Dataset excerpts =

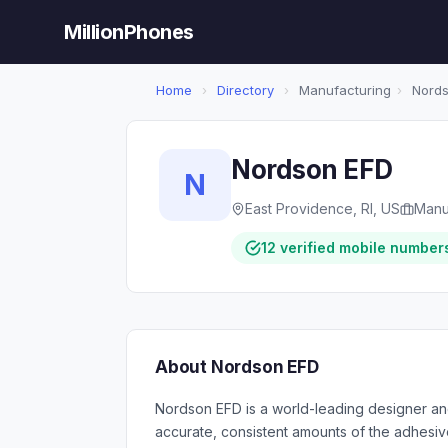
MillionPhones
Home
›
Directory
›
Manufacturing
›
Nords
Nordson EFD
N
East Providence, RI, US
Manu
12 verified mobile number
About Nordson EFD
Nordson EFD is a world-leading designer an
accurate, consistent amounts of the adhesive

Task requirements = Nothing but the records themselves, exact and complete, should be returned; leave the pictures out.

Written reply =
MillionPhones
Home
›
Directory
›
Manufacturing
›
Nords
Nordson EFD
N
East Providence, RI, US
Manu
12 verified mobile number
About Nordson EFD
Nordson EFD is a world-leading designer an
accurate, consistent amounts of the adhesive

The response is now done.